By Jim Wong, CPA | August 13, 2013


Making a bad hire is costly. The U.S. Department of Labor currently estimates the average cost of a bad hire can equal 30 percent of the individual’s first-year potential earnings. On top of the financial loss to the business, bad hires also have an affect on productivity and team morale.

You can take comfort in knowing you aren’t alone — bad hires happen to the best of us. Maybe we compromise, and don’t pick the best person for the position; or we don’t choose the right fit for our company culture. But there are some things we can do to avoid making another bad hire. Ryan Holmes, CEO of Hootsuite, shares techniques he uses in his hiring process that are effective in preventing mishaps.

Over-Prepare
As the interviewer, you need to prepare the appropriate questions for a candidate, both technical and behavioral. “When you’re hiring employees for specific, technical roles, it can be hard to prepare the right interview questions,” says Holmes. He suggests looking for an expert in the candidate’s field to get their advice on what the best questions are to ask. Then you can also ask for their feedback on the candidate’s responses.
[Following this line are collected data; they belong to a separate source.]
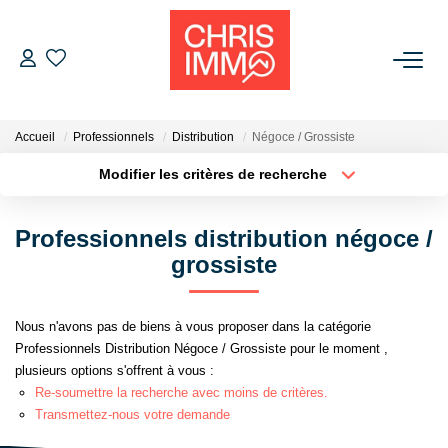
ACHETER
Accueil
Professionnels
Distribution
Négoce / Grossiste
ESTIMER
Modifier les critères de recherche
Localisation
Type de bien
Localisation
Sélectionnez...
VENDRE
Professionnels distribution négoce /
Surface min
Budget max
grossiste
BIENS VENDUS
Plus de critères
Créer une alerte
Nous n'avons pas de biens à vous proposer dans la catégorie
L'AGENCE
Professionnels Distribution Négoce / Grossiste pour le moment ,
plusieurs options s'offrent à vous :
Présentation De L'agence
Re-soumettre la recherche avec moins de critères.
Transmettez-nous votre demande
L'équipe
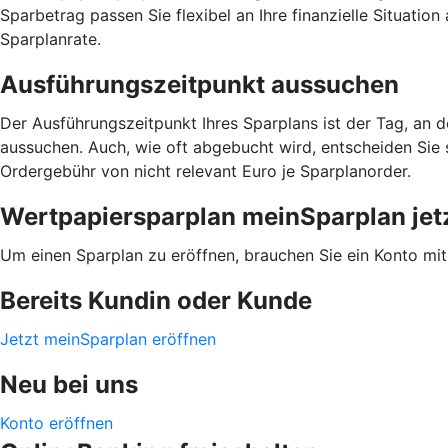
Sparbetrag passen Sie flexibel an Ihre finanzielle Situatio
Sparplanrate.
Ausführungszeitpunkt aussuchen
Der Ausführungszeitpunkt Ihres Sparplans ist der Tag, an 
aussuchen. Auch, wie oft abgebucht wird, entscheiden Sie sel
Ordergebühr von nicht relevant Euro je Sparplanorder.
Wertpapiersparplan meinSparplan jetz
Um einen Sparplan zu eröffnen, brauchen Sie ein Konto mi
Bereits Kundin oder Kunde
Jetzt meinSparplan eröffnen
Neu bei uns
Konto eröffnen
You not only need technical questions, but also behavioral ones. It’s important the person you choose fits into your company culture. If you hire someone who doesn’t quite fit, it can start to eat away at your culture, and ultimately increase turnover.

The Secretary Test
The secretary test is a way to see if a candidate has the ability to work well with others. For example, Holmes was hiring for a high-level sales role. As they came in, they “would bulldoze” over his executive assistant. “I checked in with her and was surprised to find out that many people who had been personable and courteous to me were downright rude to her,” he says.
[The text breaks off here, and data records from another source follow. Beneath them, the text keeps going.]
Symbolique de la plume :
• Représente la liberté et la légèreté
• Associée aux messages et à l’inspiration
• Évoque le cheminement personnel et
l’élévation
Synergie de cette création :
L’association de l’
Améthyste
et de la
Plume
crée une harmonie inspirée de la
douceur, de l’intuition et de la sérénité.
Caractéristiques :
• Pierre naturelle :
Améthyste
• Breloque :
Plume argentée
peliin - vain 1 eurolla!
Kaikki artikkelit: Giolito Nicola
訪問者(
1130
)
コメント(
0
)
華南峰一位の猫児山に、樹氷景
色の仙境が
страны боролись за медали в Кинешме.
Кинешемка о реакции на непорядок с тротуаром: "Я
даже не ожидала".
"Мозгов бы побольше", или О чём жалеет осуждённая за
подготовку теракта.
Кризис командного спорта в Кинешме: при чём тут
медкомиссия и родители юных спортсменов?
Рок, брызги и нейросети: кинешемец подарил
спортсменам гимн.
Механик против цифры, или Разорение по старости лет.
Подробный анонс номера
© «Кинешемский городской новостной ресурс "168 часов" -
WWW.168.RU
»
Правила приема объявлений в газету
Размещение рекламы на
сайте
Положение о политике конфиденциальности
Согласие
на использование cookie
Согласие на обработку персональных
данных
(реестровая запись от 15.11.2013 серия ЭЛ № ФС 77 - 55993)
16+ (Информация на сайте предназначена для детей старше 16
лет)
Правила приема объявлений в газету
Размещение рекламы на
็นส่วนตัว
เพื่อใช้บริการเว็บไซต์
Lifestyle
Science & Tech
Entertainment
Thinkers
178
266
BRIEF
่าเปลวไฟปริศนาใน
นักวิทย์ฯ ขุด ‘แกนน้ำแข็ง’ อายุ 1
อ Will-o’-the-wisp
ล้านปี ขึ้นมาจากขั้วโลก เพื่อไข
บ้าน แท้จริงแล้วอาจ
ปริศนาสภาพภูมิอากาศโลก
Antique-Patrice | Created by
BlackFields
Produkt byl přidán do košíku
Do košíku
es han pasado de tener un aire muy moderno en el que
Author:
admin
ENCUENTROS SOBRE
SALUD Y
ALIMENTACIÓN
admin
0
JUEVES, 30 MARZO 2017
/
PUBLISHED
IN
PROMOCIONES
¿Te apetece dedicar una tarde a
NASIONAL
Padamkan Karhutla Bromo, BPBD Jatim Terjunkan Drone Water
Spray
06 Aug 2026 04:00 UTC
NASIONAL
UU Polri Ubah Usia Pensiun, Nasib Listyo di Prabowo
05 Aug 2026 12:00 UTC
“Great collaborators don’t pull rank,” says Holmes. Despite what someone’s title is, they treat everyone equally.

The Social Media Test
You can get to know a candidate through their references, but take the time to dig a little more. Holmes recommends going through a candidate’s social media profiles. Not only Facebook and LinkedIn, but also Twitter. “A few years ago a promising candidate for a job at our company tweeted this from his personal Twitter account: ‘Going to a phone interview with @hootsuite and I am drunk after a few hours in the #congress2012 beer tent.’ We found it and he was not hired,” say Holmes.

The Curveball
Throw an unexpected question in the job application suggests Holmes. It could be something as simple as list three websites you visit often. “Candidates who overlook this question or don’t provide a full answer aren’t worth interviewing,” he says. Why? Because they aren’t paying attention to the details. “If they can’t pay attention to details here, how will they perform once they’re hired?”

It’s challenging to find the right candidate. It takes time and effort. But it’s better than the alternative. Your organization doesn’t want to lose money or damage your company culture because you hired someone who just didn’t fit.

What are your unique or tried-and-tested hiring strategies?